----- EXCERPTED DATA -----

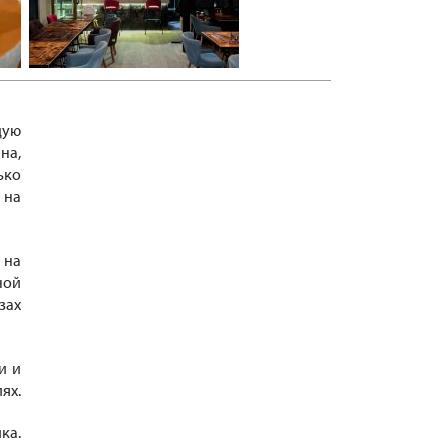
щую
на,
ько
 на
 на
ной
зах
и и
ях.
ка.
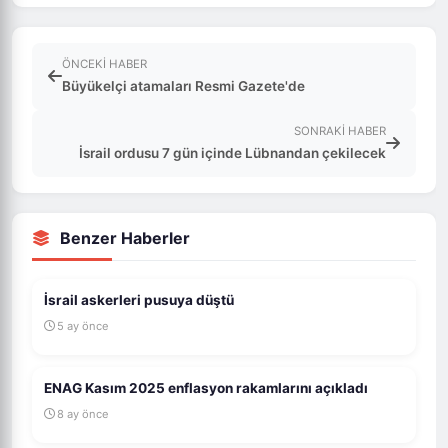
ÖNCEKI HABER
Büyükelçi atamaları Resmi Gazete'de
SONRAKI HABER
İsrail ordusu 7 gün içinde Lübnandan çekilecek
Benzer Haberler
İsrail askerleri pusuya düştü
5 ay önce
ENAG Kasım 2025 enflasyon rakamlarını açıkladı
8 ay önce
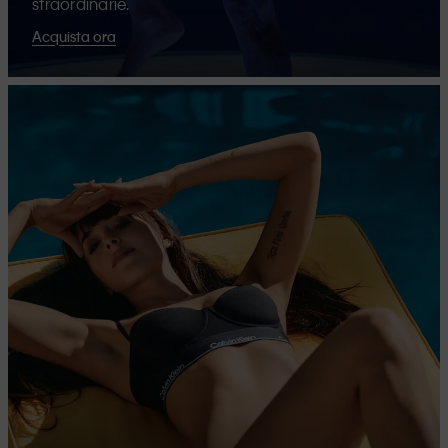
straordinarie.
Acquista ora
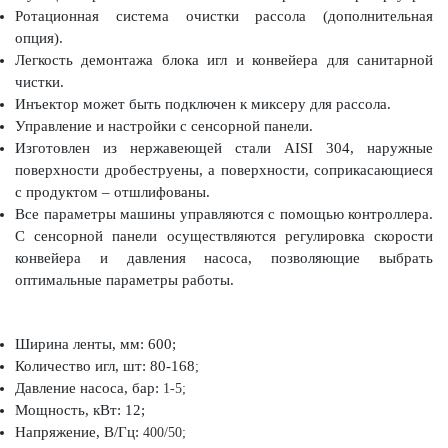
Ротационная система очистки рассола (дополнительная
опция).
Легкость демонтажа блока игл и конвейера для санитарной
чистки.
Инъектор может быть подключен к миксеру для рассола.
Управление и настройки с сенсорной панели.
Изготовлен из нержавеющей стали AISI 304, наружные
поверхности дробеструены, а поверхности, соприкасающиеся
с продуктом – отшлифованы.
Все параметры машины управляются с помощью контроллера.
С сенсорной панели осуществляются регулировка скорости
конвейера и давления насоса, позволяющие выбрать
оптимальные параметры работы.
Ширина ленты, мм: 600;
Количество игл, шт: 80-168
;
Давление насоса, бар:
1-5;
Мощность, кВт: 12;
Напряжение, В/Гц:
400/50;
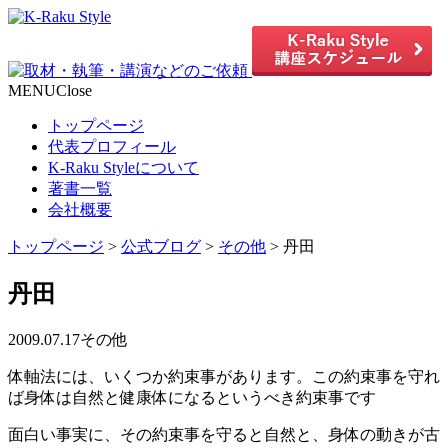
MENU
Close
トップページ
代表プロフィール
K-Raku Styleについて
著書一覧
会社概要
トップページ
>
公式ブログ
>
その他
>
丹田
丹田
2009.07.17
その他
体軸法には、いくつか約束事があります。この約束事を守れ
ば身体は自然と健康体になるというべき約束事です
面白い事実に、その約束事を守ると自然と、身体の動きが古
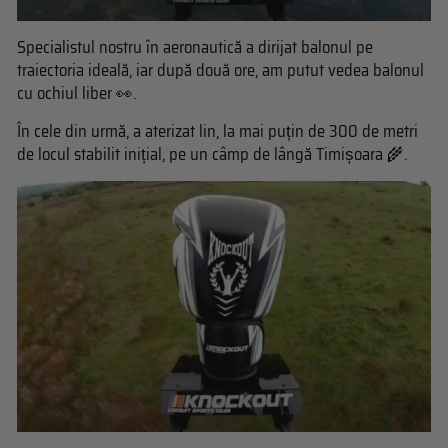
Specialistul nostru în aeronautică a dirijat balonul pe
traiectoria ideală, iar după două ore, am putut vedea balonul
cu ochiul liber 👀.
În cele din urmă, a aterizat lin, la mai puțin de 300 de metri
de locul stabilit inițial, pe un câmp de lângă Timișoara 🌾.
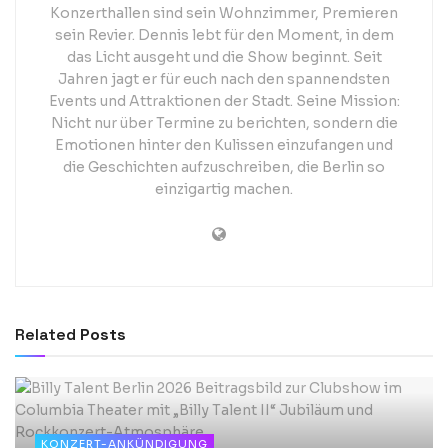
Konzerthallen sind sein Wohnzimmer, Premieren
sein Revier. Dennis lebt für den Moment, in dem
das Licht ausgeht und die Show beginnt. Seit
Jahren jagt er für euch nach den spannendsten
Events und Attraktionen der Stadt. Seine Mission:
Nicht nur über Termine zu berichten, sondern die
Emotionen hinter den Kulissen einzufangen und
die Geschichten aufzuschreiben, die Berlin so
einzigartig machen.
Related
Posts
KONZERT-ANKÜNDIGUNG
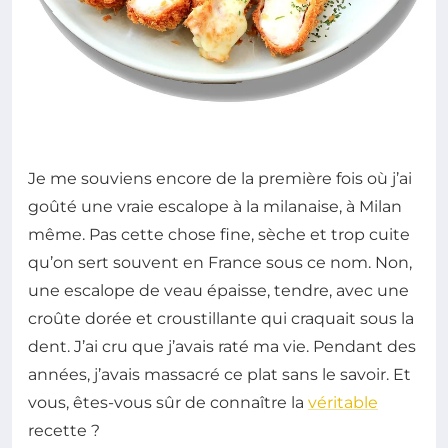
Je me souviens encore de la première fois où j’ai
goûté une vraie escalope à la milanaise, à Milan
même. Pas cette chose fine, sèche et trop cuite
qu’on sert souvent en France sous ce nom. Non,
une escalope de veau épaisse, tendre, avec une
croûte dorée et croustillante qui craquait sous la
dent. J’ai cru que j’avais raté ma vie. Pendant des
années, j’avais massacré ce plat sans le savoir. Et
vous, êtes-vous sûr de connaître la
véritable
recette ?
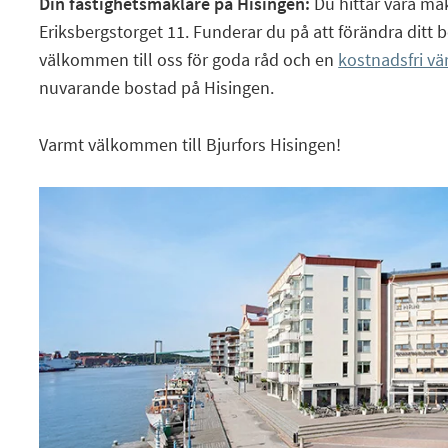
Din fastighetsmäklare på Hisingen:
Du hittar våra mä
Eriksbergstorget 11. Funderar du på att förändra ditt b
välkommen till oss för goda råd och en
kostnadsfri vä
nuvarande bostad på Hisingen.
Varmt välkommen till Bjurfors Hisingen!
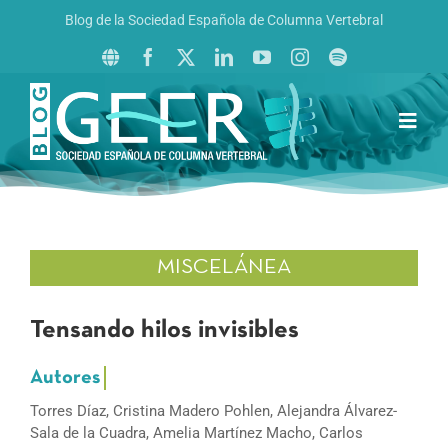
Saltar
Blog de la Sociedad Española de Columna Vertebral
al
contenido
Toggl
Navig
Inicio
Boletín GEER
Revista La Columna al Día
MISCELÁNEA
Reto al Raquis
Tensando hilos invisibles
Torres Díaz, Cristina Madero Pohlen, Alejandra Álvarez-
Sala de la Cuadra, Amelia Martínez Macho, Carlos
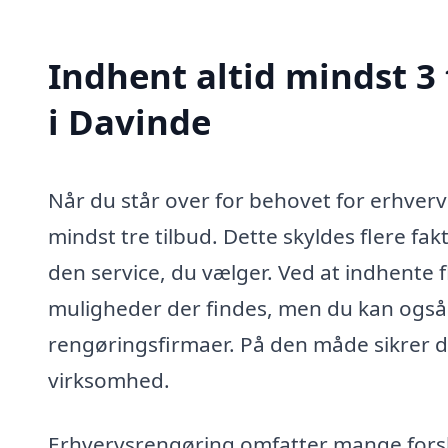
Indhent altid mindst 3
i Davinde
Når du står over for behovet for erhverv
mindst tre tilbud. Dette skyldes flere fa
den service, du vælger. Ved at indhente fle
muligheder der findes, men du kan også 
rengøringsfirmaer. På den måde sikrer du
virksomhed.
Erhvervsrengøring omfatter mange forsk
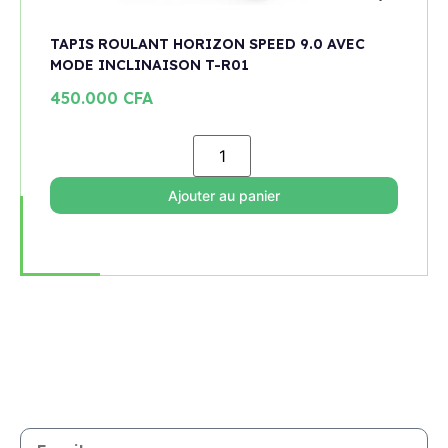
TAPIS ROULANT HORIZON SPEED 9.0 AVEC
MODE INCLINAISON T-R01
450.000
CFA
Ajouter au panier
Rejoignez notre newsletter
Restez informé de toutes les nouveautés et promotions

-----

YOUR TASK
Please write out every record above exactly, but leave the pictures out.

TASK ANSWER
щую
на,
ько
 на
 на
ной
зах
и и
ях.
ка.
ÖNCEKI HABER
Büyükelçi atamaları Resmi Gazete'de
SONRAKI HABER
İsrail ordusu 7 gün içinde Lübnandan çekilecek
Benzer Haberler
İsrail askerleri pusuya düştü
5 ay önce
ENAG Kasım 2025 enflasyon rakamlarını açıkladı
8 ay önce
straordinarie.
Acquista ora
Ротационная система очистки рассола (дополнительная
опция).
Легкость демонтажа блока игл и конвейера для санитарной
чистки.
Инъектор может быть подключен к миксеру для рассола.
Управление и настройки с сенсорной панели.
Изготовлен из нержавеющей стали AISI 304, наружные
поверхности дробеструены, а поверхности, соприкасающиеся
с продуктом – отшлифованы.
Все параметры машины управляются с помощью контроллера.
С сенсорной панели осуществляются регулировка скорости
конвейера и давления насоса, позволяющие выбрать
оптимальные параметры работы.
Ширина ленты, мм: 600;
Количество игл, шт: 80-168
;
Давление насоса, бар:
1-5;
Мощность, кВт: 12;
Напряжение, В/Гц:
400/50;
MENU
Close
トップページ
代表プロフィール
K-Raku Styleについて
著書一覧
会社概要
トップページ
>
公式ブログ
>
その他
>
丹田
丹田
2009.07.17
その他
体軸法には、いくつか約束事があります。この約束事を守れ
ば身体は自然と健康体になるというべき約束事です
面白い事実に、その約束事を守ると自然と、身体の動きが古
Specialistul nostru în aeronautică a dirijat balonul pe
traiectoria ideală, iar după două ore, am putut vedea balonul
cu ochiul liber 👀.
În cele din urmă, a aterizat lin, la mai puțin de 300 de metri
de locul stabilit inițial, pe un câmp de lângă Timișoara 🌾.
Konzerthallen sind sein Wohnzimmer, Premieren
sein Revier. Dennis lebt für den Moment, in dem
das Licht ausgeht und die Show beginnt. Seit
Jahren jagt er für euch nach den spannendsten
Events und Attraktionen der Stadt. Seine Mission:
Nicht nur über Termine zu berichten, sondern die
Emotionen hinter den Kulissen einzufangen und
die Geschichten aufzuschreiben, die Berlin so
einzigartig machen.
Related
Posts
KONZERT-ANKÜNDIGUNG
Je me souviens encore de la première fois où j’ai
goûté une vraie escalope à la milanaise, à Milan
même. Pas cette chose fine, sèche et trop cuite
qu’on sert souvent en France sous ce nom. Non,
une escalope de veau épaisse, tendre, avec une
croûte dorée et croustillante qui craquait sous la
dent. J’ai cru que j’avais raté ma vie. Pendant des
années, j’avais massacré ce plat sans le savoir. Et
vous, êtes-vous sûr de connaître la
véritable
recette ?
Din fastighetsmäklare på Hisingen:
Du hittar våra mä
Eriksbergstorget 11. Funderar du på att förändra ditt b
välkommen till oss för goda råd och en
kostnadsfri vä
nuvarande bostad på Hisingen.
Varmt välkommen till Bjurfors Hisingen!
Saltar
Blog de la Sociedad Española de Columna Vertebral
al
contenido
Toggl
Navig
Inicio
Boletín GEER
Revista La Columna al Día
MISCELÁNEA
Reto al Raquis
Tensando hilos invisibles
Torres Díaz, Cristina Madero Pohlen, Alejandra Álvarez-
Sala de la Cuadra, Amelia Martínez Macho, Carlos
Indhent altid mindst 3
i Davinde
Når du står over for behovet for erhverv
mindst tre tilbud. Dette skyldes flere fa
den service, du vælger. Ved at indhente fle
muligheder der findes, men du kan også 
rengøringsfirmaer. På den måde sikrer du
virksomhed.
Erhvervsrengøring omfatter mange forsk
TAPIS ROULANT HORIZON SPEED 9.0 AVEC
MODE INCLINAISON T-R01
450.000
CFA
Ajouter au panier
Rejoignez notre newsletter
Restez informé de toutes les nouveautés et promotions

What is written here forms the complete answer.